* [Transcribed page contents]:
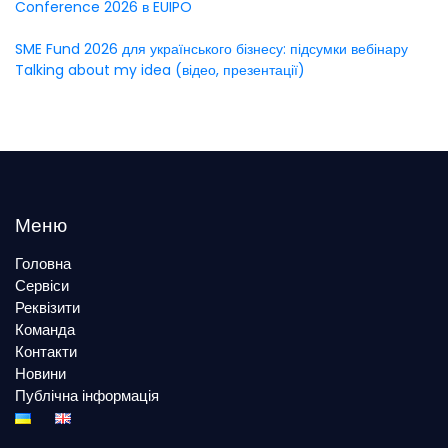
Conference 2026 в EUIPO
SME Fund 2026 для українського бізнесу: підсумки вебінару
Talking about my idea (відео, презентації)
Меню
Головна
Сервіси
Реквізити
Команда
Контакти
Новини
Публічна інформація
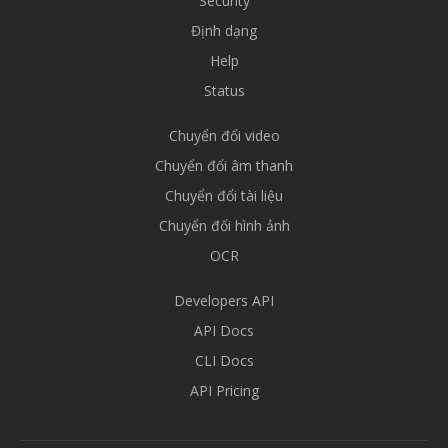
Security
Định dạng
Help
Status
Chuyển đổi video
Chuyển đổi âm thanh
Chuyển đổi tài liệu
Chuyển đổi hình ảnh
OCR
Developers API
API Docs
CLI Docs
API Pricing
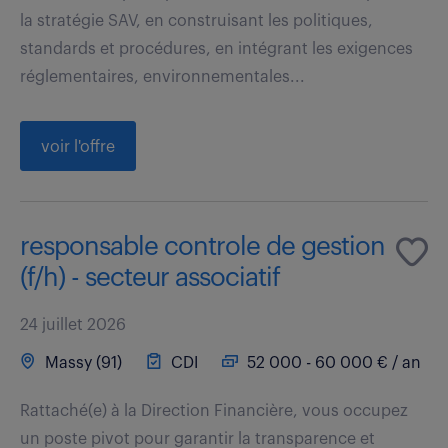
la stratégie SAV, en construisant les politiques,
standards et procédures, en intégrant les exigences
réglementaires, environnementales...
voir l'offre
responsable controle de gestion
(f/h) - secteur associatif
24 juillet 2026
Massy (91)
CDI
52 000 - 60 000 € / an
Rattaché(e) à la Direction Financière, vous occupez
un poste pivot pour garantir la transparence et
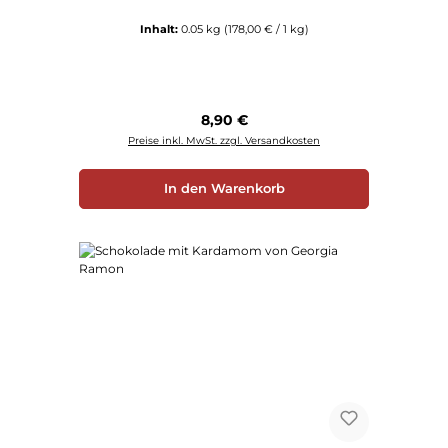
Inhalt:
0.05 kg
(178,00 € / 1 kg)
Regulärer Preis:
8,90 €
Preise inkl. MwSt. zzgl. Versandkosten
In den Warenkorb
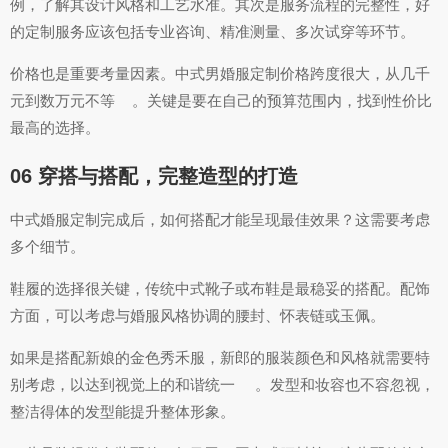
例，了解其设计风格和工艺水准。其次是服务流程的完整性，好
的定制服务应该包括专业咨询、精准测量、多次试穿等环节。
价格也是重要考量因素。中式男婚服定制价格跨度很大，从几千
元到数万元不等
。关键是要在自己的预算范围内，找到性价比
最高的选择。
06 穿搭与搭配，完整造型的打造
中式婚服定制完成后，如何搭配才能呈现最佳效果？这需要考虑
多个细节。
鞋履的选择很关键，传统中式靴子或布鞋是最稳妥的搭配。配饰
方面，可以考虑与婚服风格协调的腰封、怀表链或玉佩。
如果是搭配新娘的金色秀禾服，新郎的服装颜色和风格就需要特
别考虑，以达到视觉上的和谐统一
。发型和妆容也不容忽视，
整洁得体的发型能提升整体形象。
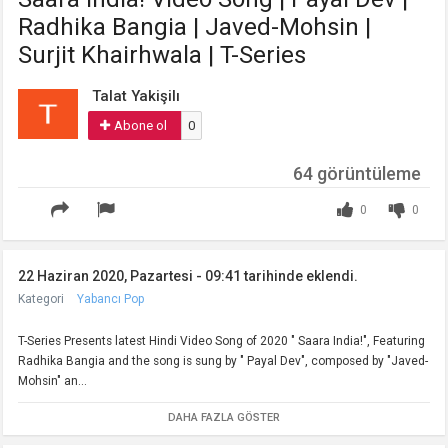
Radhika Bangia | Javed-Mohsin |
Surjit Khairhwala | T-Series
Talat Yakişilı
Abone ol
0
64 görüntüleme
0
0
22 Haziran 2020, Pazartesi - 09:41 tarihinde eklendi.
Kategori
Yabancı Pop
T-Series Presents latest Hindi Video Song of 2020 " Saara India!", Featuring
Radhika Bangia and the song is sung by " Payal Dev", composed by "Javed-
Mohsin" an...
DAHA FAZLA GÖSTER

* [Problem details]: Retype every entry exactly, but keep the pictures out of your copy.

* [Answer section]:
Conference 2026 в EUIPO
SME Fund 2026 для українського бізнесу: підсумки вебінару
Talking about my idea (відео, презентації)
Меню
Головна
Сервіси
Реквізити
Команда
Контакти
Новини
Публічна інформація
Security
Định dạng
Help
Status
Chuyển đổi video
Chuyển đổi âm thanh
Chuyển đổi tài liệu
Chuyển đổi hình ảnh
OCR
Developers API
API Docs
CLI Docs
API Pricing
la stratégie SAV, en construisant les politiques,
standards et procédures, en intégrant les exigences
réglementaires, environnementales...
voir l'offre
responsable controle de gestion
(f/h) - secteur associatif
24 juillet 2026
Massy (91)
CDI
52 000 - 60 000 € / an
Rattaché(e) à la Direction Financière, vous occupez
un poste pivot pour garantir la transparence et
Inhalt:
0.05 kg
(178,00 € / 1 kg)
Regulärer Preis:
8,90 €
Preise inkl. MwSt. zzgl. Versandkosten
In den Warenkorb
例，了解其设计风格和工艺水准。其次是服务流程的完整性，好
的定制服务应该包括专业咨询、精准测量、多次试穿等环节。
价格也是重要考量因素。中式男婚服定制价格跨度很大，从几千
元到数万元不等
。关键是要在自己的预算范围内，找到性价比
最高的选择。
06 穿搭与搭配，完整造型的打造
中式婚服定制完成后，如何搭配才能呈现最佳效果？这需要考虑
多个细节。
鞋履的选择很关键，传统中式靴子或布鞋是最稳妥的搭配。配饰
方面，可以考虑与婚服风格协调的腰封、怀表链或玉佩。
如果是搭配新娘的金色秀禾服，新郎的服装颜色和风格就需要特
别考虑，以达到视觉上的和谐统一
。发型和妆容也不容忽视，
整洁得体的发型能提升整体形象。
Radhika Bangia | Javed-Mohsin |
Surjit Khairhwala | T-Series
Talat Yakişilı
Abone ol
0
64 görüntüleme
0
0
22 Haziran 2020, Pazartesi - 09:41 tarihinde eklendi.
Kategori
Yabancı Pop
T-Series Presents latest Hindi Video Song of 2020 " Saara India!", Featuring
Radhika Bangia and the song is sung by " Payal Dev", composed by "Javed-
Mohsin" an...
DAHA FAZLA GÖSTER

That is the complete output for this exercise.